# Cool pix of red and new cariba.



## Cobra (Sep 25, 2004)

The first three is the red passing by the front opening of the wood shelter in my tank. The rest are of my new 7-8'' cariba poking his head thru the opening and staring me down! The last pic is my favorite and probably the best pic I took, since Im a newbie to cameras.









View attachment 65736

View attachment 65737

View attachment 65738

View attachment 65739

View attachment 65740

View attachment 65741

View attachment 65742


----------



## Joga Bonito (Oct 30, 2004)

nice


----------



## Niche (Mar 9, 2004)

sweet fish


----------



## taylorhedrich (Mar 2, 2005)

Nice fish. Do they always hide like that? Seems like they would be a little bit more courageous at that age...
~Taylor~


----------



## DempseyDude (Apr 28, 2005)

WOW! Really Black


----------



## mashunter18 (Jan 2, 2004)

Dang man, looks like lots of hidning in that tank, you should post a whole tank shot...


----------



## Cobra (Sep 25, 2004)

The tank was bare for along time and I just replanted it 2 days ago.
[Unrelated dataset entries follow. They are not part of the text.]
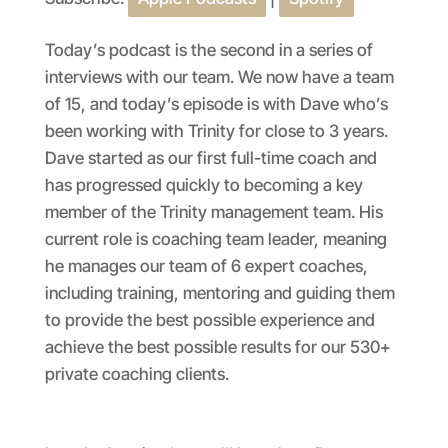
SHARE
Apple Podcasts
Spotify
RSS FEED
LINK
Today’s podcast is the second in a series of
interviews with our team. We now have a team
EMBED
of 15, and today’s episode is with Dave who’s
been working with Trinity for close to 3 years.
Dave started as our first full-time coach and
has progressed quickly to becoming a key
member of the Trinity management team. His
current role is coaching team leader, meaning
he manages our team of 6 expert coaches,
including training, mentoring and guiding them
to provide the best possible experience and
achieve the best possible results for our 530+
private coaching clients.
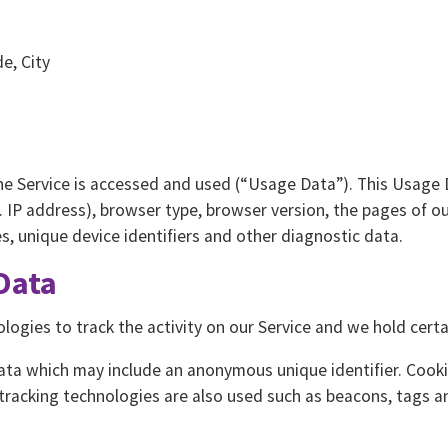
e, City
he Service is accessed and used (“Usage Data”). This Usage 
 IP address), browser type, browser version, the pages of our
es, unique device identifiers and other diagnostic data.
Data
logies to track the activity on our Service and we hold certa
data which may include an anonymous unique identifier. Cook
tracking technologies are also used such as beacons, tags an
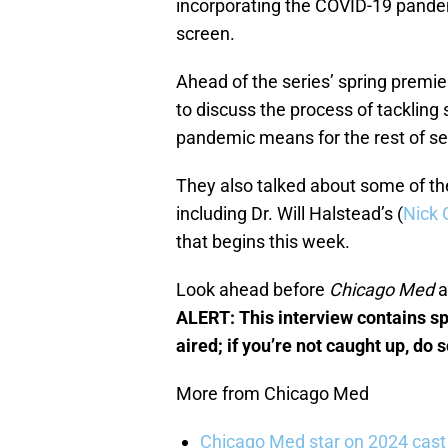
incorporating the COVID-19 pandem
screen.
Ahead of the series’ spring premi
to discuss the process of tackling
pandemic means for the rest of s
They also talked about some of th
including Dr. Will Halstead’s (
Nick 
that begins this week.
Look ahead before
Chicago Med
a
ALERT: This interview contains sp
aired; if you’re not caught up, do 
More from Chicago Med
Chicago Med star on 2024 cast 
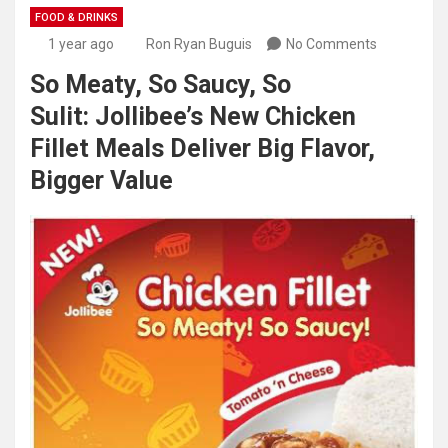
FOOD & DRINKS
1 year ago
Ron Ryan Buguis
No Comments
So Meaty, So Saucy, So
Sulit: Jollibee’s New Chicken
Fillet Meals Deliver Big Flavor,
Bigger Value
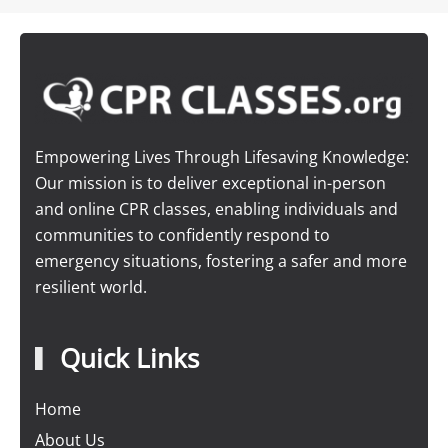
Empowering Lives Through Lifesaving Knowledge:
Our mission is to deliver exceptional in-person
and online CPR classes, enabling individuals and
communities to confidently respond to
emergency situations, fostering a safer and more
resilient world.
Quick Links
Home
About Us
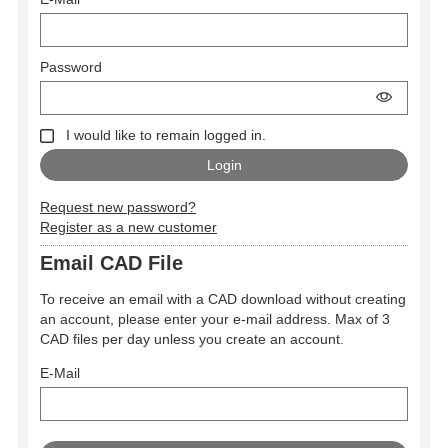
Password
I would like to remain logged in.
Request new password?
Register as a new customer
Email CAD File
To receive an email with a CAD download without creating
an account, please enter your e-mail address. Max of 3
CAD files per day unless you create an account.
E-Mail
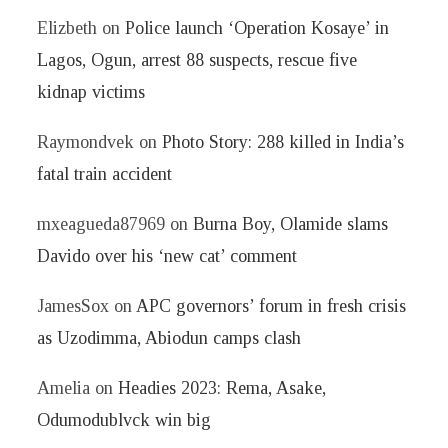
Elizbeth
on
Police launch ‘Operation Kosaye’ in
Lagos, Ogun, arrest 88 suspects, rescue five
kidnap victims
Raymondvek
on
Photo Story: 288 killed in India’s
fatal train accident
mxeagueda87969
on
Burna Boy, Olamide slams
Davido over his ‘new cat’ comment
JamesSox
on
APC governors’ forum in fresh crisis
as Uzodimma, Abiodun camps clash
Amelia
on
Headies 2023: Rema, Asake,
Odumodublvck win big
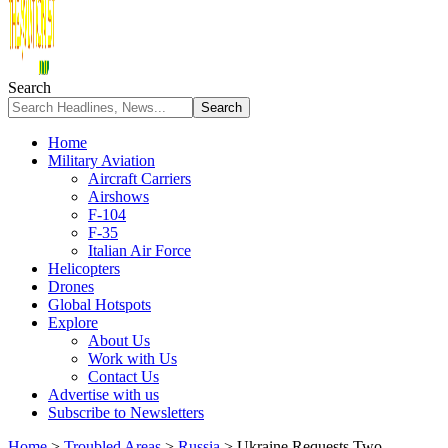
Search
Home
Military Aviation
Aircraft Carriers
Airshows
F-104
F-35
Italian Air Force
Helicopters
Drones
Global Hotspots
Explore
About Us
Work with Us
Contact Us
Advertise with us
Subscribe to Newsletters
Home
>
Troubled Areas
>
Russia
>
Ukraine Requests Two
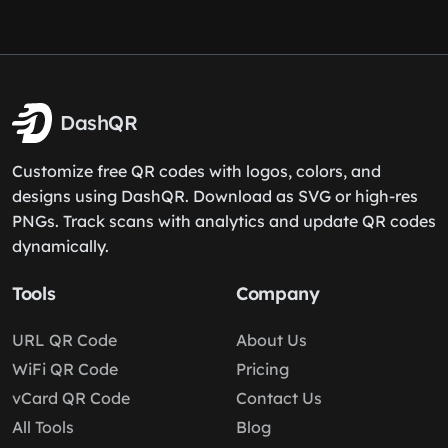
DashQR
Customize free QR codes with logos, colors, and
designs using DashQR. Download as SVG or high-res
PNGs. Track scans with analytics and update QR codes
dynamically.
Tools
Company
URL QR Code
About Us
WiFi QR Code
Pricing
vCard QR Code
Contact Us
All Tools
Blog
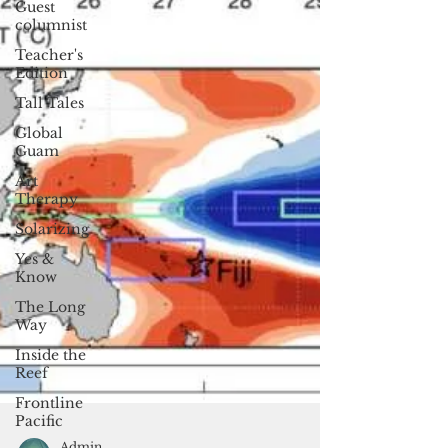
Guest
columnist
Teacher's
Edition
Tall Tales
Global
Guam
Art
Therapy
Solarizing
Yes &
Know
The Long
Way
Inside the
Reef
Frontline
Pacific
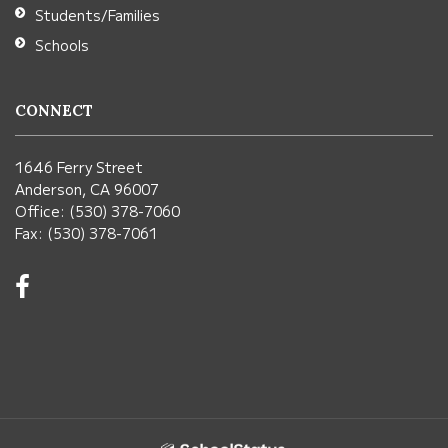
Students/Families
Schools
CONNECT
1646 Ferry Street
Anderson, CA 96007
Office: (530) 378-7060
Fax: (530) 378-7061
Visit
us
on
Facebook!
(opens
in
new
window)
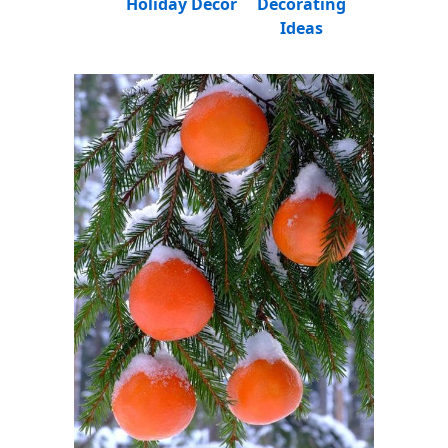
Holiday Decor
Decorating
Ideas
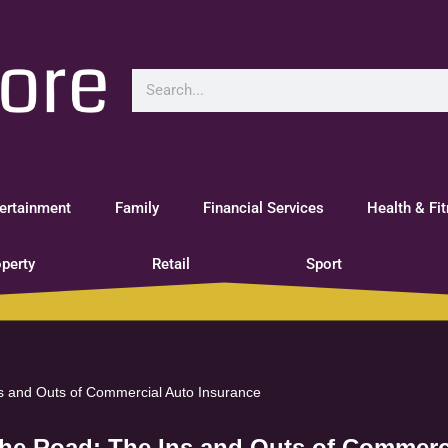
ertainment
Family
Financial Services
Health & Fi
perty
Retail
Sport
ns and Outs of Commercial Auto Insurance
the Road: The Ins and Outs of Commerc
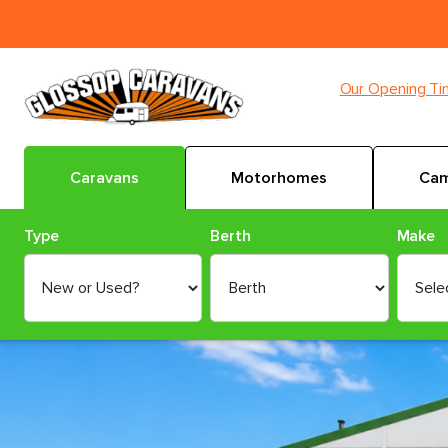
Our Opening T
Caravans
Motorhomes
Cam
Type
Berth
Make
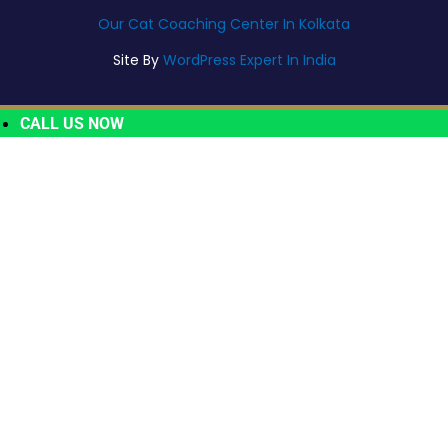
Our Cat Coaching Center In Kolkata
Site By
WordPress Expert In India
CALL US NOW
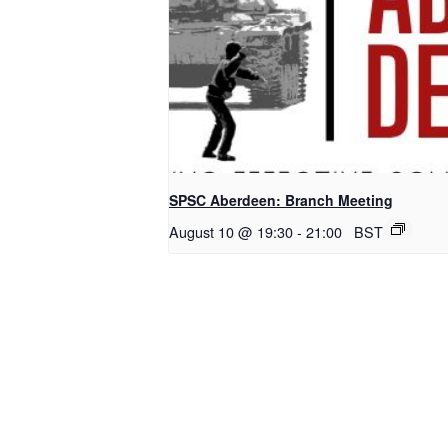
SPSC Aberdeen: Branch Meeting
August 10 @ 19:30
-
21:00
BST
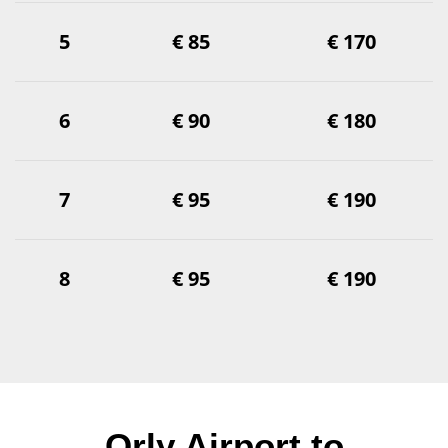
5
€ 85
€ 170
6
€ 90
€ 180
7
€ 95
€ 190
8
€ 95
€ 190
Orly Airport to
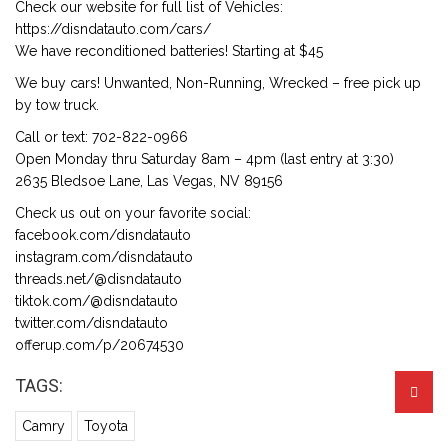
Check our website for full list of Vehicles:
https://disndatauto.com/cars/
We have reconditioned batteries! Starting at $45
We buy cars! Unwanted, Non-Running, Wrecked – free pick up
by tow truck.
Call or text: 702-822-0966
Open Monday thru Saturday 8am – 4pm (last entry at 3:30)
2635 Bledsoe Lane, Las Vegas, NV 89156
Check us out on your favorite social:
facebook.com/disndatauto
instagram.com/disndatauto
threads.net/@disndatauto
tiktok.com/@disndatauto
twitter.com/disndatauto
offerup.com/p/20674530
TAGS:
Camry
Toyota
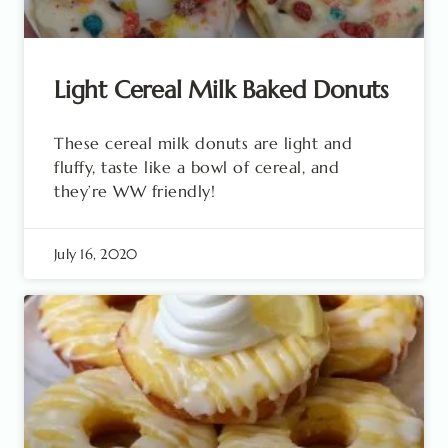
Light Cereal Milk Baked Donuts
These cereal milk donuts are light and
fluffy, taste like a bowl of cereal, and
they’re WW friendly!
July 16, 2020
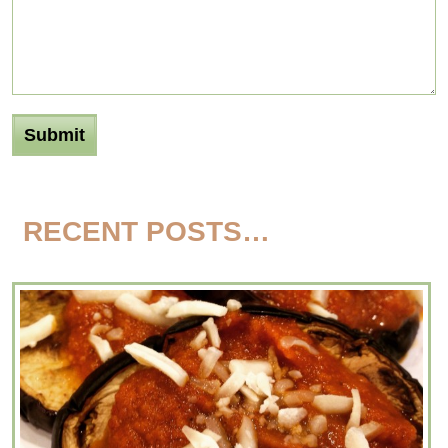
RECENT POSTS…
I posted some full tank shots in the piranha discussion forum.


----------



## Chouin (Jun 8, 2003)

Nice tank and piranha Cobra
Chouin


----------



## dynasty691 (Jun 15, 2005)

nice looking cariba


----------



## piranha98 (Jun 15, 2005)

nice caribe!!!1


----------



## GoJamieGo (Mar 18, 2005)

Nice looking pygos


----------



## crsn4dr (Oct 29, 2004)

nice caribe...


----------



## Cobra (Sep 25, 2004)

Yo I am actually niticing a little humeral spot developping on my reds now! I heard that p's do this to kinda blend in or something??


----------